枕に突っ伏すように顔を埋め、軽く肩にぶつかってもピクリともしない。ゆっくりとその頭を自分の腕に乗せる。手を放すとカクンと首が倒れた。同時に自由に動く真っ黒な髪が流れ、滅多に見ることのできない額が現れる。そっと頬に触れると、わずかに睫毛が震える。それでも目覚めた感じではない。
こんな、喉仏がある、綺麗だけど男の顔で、しかも泣き疲れたらしい瞼に、泣き笑いたい気がしてくるのはなぜなのか。大嫌いな、あのキツネなのに。けんかばかりするルカワなのに。俺は、「好きだ」と何度も口走っていた。
今のこの状態に、昨夜のあの姿に、俺は胸や頬が熱くなる。乾いた唇に、指で触れてみる。ほんの少し開いたけれど、反応はない。体を起こして、唇で唇に触れても、やはり手応えはなく、キスってのはお互いがキスしていなければ意味がないことに気付く。
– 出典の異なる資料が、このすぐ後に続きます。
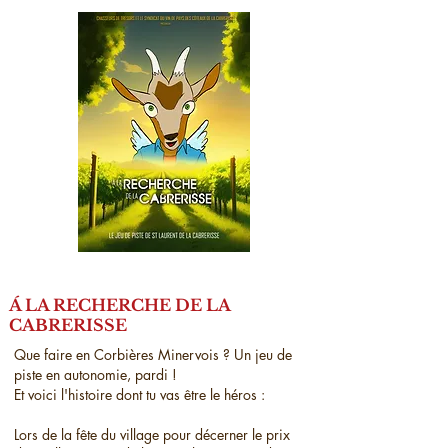
Á LA RECHERCHE DE LA
CABRERISSE
Que faire en Corbières Minervois ? Un jeu de
piste en autonomie, pardi !
Et voici l'histoire dont tu vas être le héros :
Lors de la fête du village pour décerner le prix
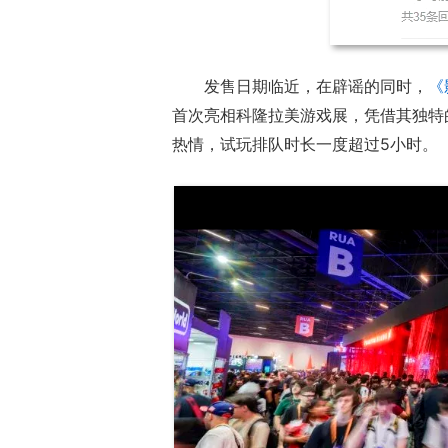
发售
日期
临近，在辟谣的同时，
《
首次亮相科隆拉美游戏展，凭借其独特
热情，试玩排队时长一度超过5小时。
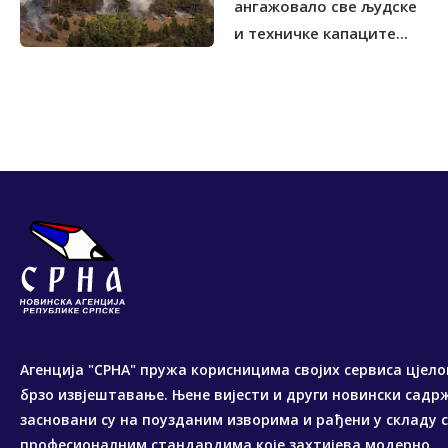
ангажовало све људске
и техничке капаците...
Агенција "СРНА" пружа корисницима својих сервиса цјело
брзо извјештавање. Њене вијести и други новински садр
засновани су на поузданим изворима и рађени у складу 
професионалним стандардима које захтијева модерно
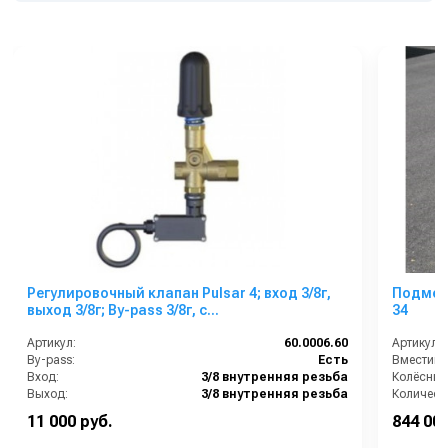
Регулировочный клапан Pulsar 4; вход 3/8г,
Подмета
выход 3/8г; By-pass 3/8г, с
34
микропереключателем
Артикул:
60.0006.60
Артикул:
By-pass:
Есть
Вместимос
Вход:
3/8 внутренняя резьба
Колёсный
Выход:
3/8 внутренняя резьба
Материал:
Латунь
Рабочая 
11 000 руб.
844 000
Производительность (л/мин):
40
それでも自分の熱を与えるように、何度も口付けた。
しばらくすると、同じように口付けてくる。完全に起きているわけではないらしく、すぐに止まったりする。何度も何度も角度を変えて口付けると、呼吸とともに甘い声が漏れ聞こえ、一瞬で俺の体の深部に熱が集まった。両腕で体を閉じこめて抱き寄せてしまう。もっと、キスを返してほしかった。
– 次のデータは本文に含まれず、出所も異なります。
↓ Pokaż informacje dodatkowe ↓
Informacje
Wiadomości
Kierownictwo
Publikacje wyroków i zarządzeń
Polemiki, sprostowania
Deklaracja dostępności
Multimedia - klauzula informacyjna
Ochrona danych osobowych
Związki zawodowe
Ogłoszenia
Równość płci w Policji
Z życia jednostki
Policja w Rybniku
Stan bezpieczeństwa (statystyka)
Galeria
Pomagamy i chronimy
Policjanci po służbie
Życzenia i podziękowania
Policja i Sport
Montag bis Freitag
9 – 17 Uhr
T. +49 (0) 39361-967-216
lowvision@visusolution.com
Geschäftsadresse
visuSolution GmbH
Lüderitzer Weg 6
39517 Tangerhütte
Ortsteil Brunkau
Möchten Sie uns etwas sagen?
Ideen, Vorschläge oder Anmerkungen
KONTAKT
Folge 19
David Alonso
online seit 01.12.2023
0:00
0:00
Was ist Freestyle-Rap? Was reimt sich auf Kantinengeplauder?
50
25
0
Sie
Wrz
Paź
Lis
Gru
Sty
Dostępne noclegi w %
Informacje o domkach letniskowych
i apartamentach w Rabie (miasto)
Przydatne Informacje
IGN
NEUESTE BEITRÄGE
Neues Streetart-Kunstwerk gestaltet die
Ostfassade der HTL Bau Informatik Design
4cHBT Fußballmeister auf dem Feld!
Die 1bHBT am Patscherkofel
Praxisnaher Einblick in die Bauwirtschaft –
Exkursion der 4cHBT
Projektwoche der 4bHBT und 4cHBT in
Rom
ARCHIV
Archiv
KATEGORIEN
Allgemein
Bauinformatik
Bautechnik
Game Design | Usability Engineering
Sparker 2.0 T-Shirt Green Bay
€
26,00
だいぶ目覚めたらしいルカワは、俺の頬に手を当ててきた。気が付いて目を開けると、うっすら開いた瞳とぶつかる。とろんとしたままで、こんなに近いのに焦点が合っていない気がする。頬を撫でていた手は、いきなりムニッと肉を押し上げ、視線も唇も離れる。何するんだ、と眉を寄せると、相手も同じ顔をした。キスで目覚めたってのが、気に入らないらしい。
どちらも動かずにいると、また眠りに落ちようとする。眠りギツネめ、と苦笑しながら、また頬や瞼にも口付ける。俺のせいで深い眠りに入れないらしく、鬱陶しげに払いのけようとする。それでも腕の中からは逃げないところがイイ。
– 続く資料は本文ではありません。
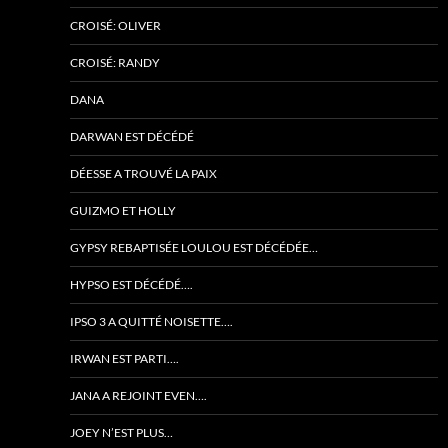
CROISÉ: OLIVER
CROISÉ: RANDY
DANA
DARWAN EST DÉCÉDÉ
DÉESSE A TROUVÉ LA PAIX
GUIZMO ET HOLLY
GYPSY REBAPTISÉE LOULOU EST DÉCÉDÉE…
HYPSO EST DÉCÉDÉ….
IPSO 3 A QUITTÉ NOISETTE….
IRWAN EST PARTI….
JANA A REJOINT EVEN….
JOEY N’EST PLUS…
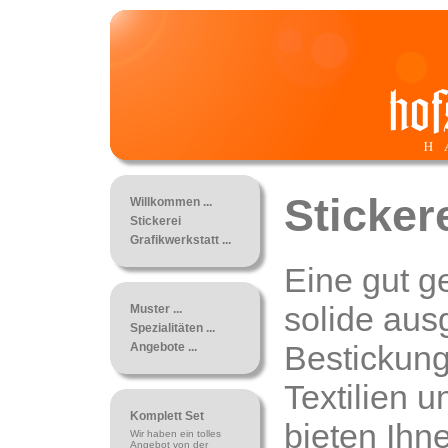
Sticker
Willkommen ...
Stickerei
Grafikwerkstatt ...
Eine gut g
solide aus
Muster ...
Spezialitäten ...
Bestickung
Angebote ...
Textilien u
Komplett Set
bieten Ihne
Wir haben ein tolles
Angebot von der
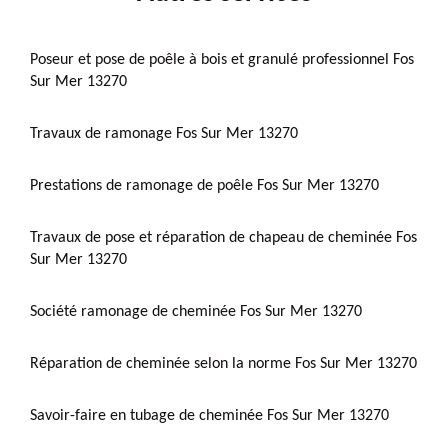
Poseur et pose de poêle à bois et granulé professionnel Fos
Sur Mer 13270
Travaux de ramonage Fos Sur Mer 13270
Prestations de ramonage de poêle Fos Sur Mer 13270
Travaux de pose et réparation de chapeau de cheminée Fos
Sur Mer 13270
Société ramonage de cheminée Fos Sur Mer 13270
Réparation de cheminée selon la norme Fos Sur Mer 13270
Savoir-faire en tubage de cheminée Fos Sur Mer 13270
唇が腫れてしまうくらいにキスしても、まだまだずーっと触れていたい。口付けたままじっとしていると、少しだけ唇を突き出してくる。おかしくて、俺も同じように返す。キスしたまま、ただトロトロと微睡む。それだけなのに、こんなにも嬉しくて、顔が緩みっ放しになる。ダメだ……俺は、すっかり参っている。
ちゃんと目覚めると、甘かった雰囲気は全くなくなり、完璧にいつものルカワだった。あんぐりと目も口も開けたくなるくらい、驚いて呆れる。やっぱ二重人格に違いない。
素っ裸のまま立ち上がり、隠しもせずに洗面所へ向かう。
でも足下がちょっとおぼつかない感じがまた、イイ。腰を押さえる姿が哀れでもあり、同時にイイと思ってしまう。腫れた瞼も目ヤニもボサボサの髪もイイと思ってしまう俺は、すでに末期症状だ。
「…一人で行って来い…」
そう言って、またふとんに倒れ込む。起きるのがやっと、という感じがまたイイ。
俺が、ルカワをそんなにしたから。
俺とルカワとで、ヤッたことの結果だから。
どんな顔でもどんな状態でも、イイに決まっている。